L’attitude de respect inattendu du PT vis-à-vis de Cunha manifestée lors de la présentation de la note liminaire du Tribunal Suprême Fédéral qui a sapé la dynamique de destitution, doit rendre furibonds les membres du parti les plus sensés. Cunha s’est construit et s’est enrichi, selon ses délateurs, à partir de combines dont les membres du PT ont également profité aussi bien dans le cas du mensalão [9] qu’actuellement, dans le cadre des enquêtes liées à l’opération Lava Jato.
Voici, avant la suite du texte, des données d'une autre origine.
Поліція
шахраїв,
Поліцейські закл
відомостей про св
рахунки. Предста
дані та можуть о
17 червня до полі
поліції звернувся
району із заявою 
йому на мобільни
Si Cunha avait réellement le dernier mot en ce qui concerne la désignation du directoire international de la Petrobras, comme l’affirment les dénonciateurs, c’est parce que le gouvernement du PT le couvrait. La présence de Lula à Brasília est à la fois symbolique et embarrassante dans la mesure où, d’après ce qu’on dit, elle aurait eu pour but de sauver Cunha afin de sauver Dilma. Il est difficile d’imaginer un moment plus décourageant et plus triste dans l’histoire de ce parti et, de plus, en contradiction avec l’attitude de 32 députés qui ont signé une motion contre Cunha.
Dans un moment politique où tous les moyens sont bons, le PSDB et le PT veulent le pouvoir pour le pouvoir. Le premier, par une manœuvre irresponsable visant à faire tomber le gouvernement élu et le second voulant éviter à tout prix cette chute, ce qui est moins grave, mais pas beaucoup moins, étant donné l’absence de projet et de vision du gouvernement.
De cette manière le PSDB et le PT détruisent toute perspective possible, pour l’un comme pour l’autre, de représentation ou même de participation à d’éventuelles tentatives de rendre le système politique brésilien plus légitime à la population. Le régime qu’ils ont créé, l’un après l’autre, entre 1995 et 2012 a été durement attaqué en juin 2013 mais il essaie quand même de s’accrocher et vole l’énergie et ce qui reste de dignité à ces deux partis.
Le plus préoccupant, c’est que cette situation ne laisse entrevoir, à l’horizon, aucune alternative viable à la situation actuelle. Si le PSOL [10] et tout particulièrement ses représentants à la Chambre des Députés manifestent un surplus d’intégrité, en contrepartie, ce parti manque de compétence politique. Ciro Gomes, maintenant rattaché au PDT [11] fait un diagnostic parfait des problèmes du présidentialisme brésilien mais nous ne savons pas s’il a l’étoffe pour diriger un gouvernement qui refuse d’adhérer au système. Et Marina Silva qui a finalement réussi à légaliser son parti, la Rede Sustentabilidade [12], a beaucoup de mal à donner forme à son slogan de « nouvelle politique ». Et pendant ce temps, le pays continue à la dérive.